On se balade dans le quartier Théâtre ou du côté de la place Wilson, il est midi ou 19 h 45 et il fait faim. Et on ne se sent pas obligé de se rapatrier sur les lieux de concertation des tables pour les appétits ordinaires, tour des Halles et place Emile Zola. Alors dans une petite rue de traverse, on opte pour le Buffon, au 28 de la rue éponyme. C’est le seul restaurant de cette rue discrète et sombre, pas loin de St Michel, derrière la fac de Chabot-Charny. L’environnement n’est pas clinquant, il faut connaître pour pousser la porte. C’est un peu « à bon vin point d’enseigne ». Ça tombe bien, le Buffon tourne très bien avec une clientèle d’habitués, à laquelle s’ajoute des touristes à qui quelques guides recommandent la table. C’est sûr que c’est pour un américain, un chinois ou un coréen, c’est « so frenchy » !

Il s’agit d’une vielle adresse dijonnaise (jadis appelée « chez Panpan » ou « chez Calou »), ouverte depuis quelques décennies. Toute petite salle, aux murs joliment couverts de pierres de taille, et juste quelques tables aux nappes à gros carreaux très fifties. Ni la déco, ni la clientèle ni la carte ne sont lounge ou « nouvelle cuisine ». Bobo végétarien, passe ton chemin ! Et pour cause, la cuisine à déguster là, concoctée par Eddy, le maître de céans, est ostensiblement carnée, traditionnelle, franco-française, généreuse. En entrées, œufs en meurette ou terrine maison, goûteuse, digeste, de belle allure, servie sur ardoise, avec salade et cornichons, et à emporter, sur commande.

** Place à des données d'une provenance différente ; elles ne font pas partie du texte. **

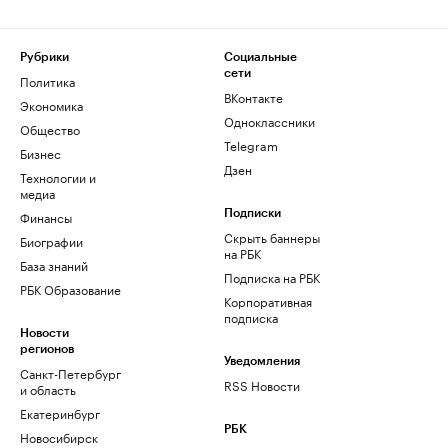
Рубрики
Социальные
сети
Политика
ВКонтакте
Экономика
Одноклассники
Общество
Telegram
Бизнес
Дзен
Технологии и
медиа
Финансы
Подписки
Скрыть баннеры
Биографии
на РБК
База знаний
Подписка на РБК
РБК Образование
Корпоративная
подписка
Новости
регионов
Уведомления
Санкт-Петербург
RSS Новости
и область
Екатеринбург
РБК
Новосибирск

Ensuite, pavé de bœuf (qui peut être agrémenté d’une sauce époisses) ou de cheval. C’est là l’une des dernières tables dijonnaises à proposer de l’équidé. Les viandes rouges sont d'une très grande qualité et parfaitement saisies. Il y a aussi de la tête de veau sauce gribiche (certains jours et sur réservation), et du bourguignon. Tout ce qui peut être maison l’est. On a l’intuition rassurante que le micro-onde ne tourne pas à plein régime en cuisine. A l’avenant, on peut se délecter d’un jarret de porc massif (un demi-kilo !), d’une souris d’agneau rôtie au thym, de poulet Gaston Gérard ou d’un camembert frit avec salade.
Et en fin de repas, faisselle avec miel d’acacia, et desserts maison, encore. Bref, le Buffon propose une petite carte simple (ainsi, de bonnes frites maison comme accompagnements des viandes), mais pleine de valeurs sûres, joliment revisitées dans ce lieu sans chichi mais agréable à tous égards. La petite adresse où l’on vient et revient, parce que la cuisine est celle qui rappelle Maman. Et là, pas d’écran plat tuant les conversations. D’ailleurs, où pourrait-il être casé ?

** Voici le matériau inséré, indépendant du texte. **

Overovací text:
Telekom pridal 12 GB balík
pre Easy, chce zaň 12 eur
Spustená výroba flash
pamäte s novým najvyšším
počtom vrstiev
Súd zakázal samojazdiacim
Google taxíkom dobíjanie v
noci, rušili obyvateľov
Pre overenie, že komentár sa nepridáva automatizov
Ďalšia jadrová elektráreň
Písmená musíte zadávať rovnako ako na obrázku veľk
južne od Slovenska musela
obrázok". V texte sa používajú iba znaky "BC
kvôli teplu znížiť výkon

Les prix font plus que se tenir. Pour un plat unique et oubliable ailleurs, on a là un menu complet, puisque le midi, pour 16 euros, on a entrée, plat, dessert et café. Guère plus cher le soir pour un dîner goûteux et généreux. Le Buffon possède aussi une salle attenante, pour accueillir les groupes. Et la carte des vins, sur une base bourguignonne (mais pas que), permet de se régaler sans « exploser le budget ». Pas le genre de la maison, de toute façon.
Le couple tenant la maison est sympathique et complémentaire, Eddy quitte ses fourneaux et vient en fin de service donner une virile poignée de main aux habitués, Madame, qui sert souriante et discrète, offre parfois un « digeo ». On s’interpelle de table en table, on parle foot, bouffe et politique, sur un mode « tout fout le camp ! ». Bref, une valeur sûre, alliant qualité, convivialité, excellent rapport qualité/prix. En sortant de certains concurrents du Buffon, standardisés et surcotés, on se dit ce genre de cantine épicurienne est de plus en plus rare.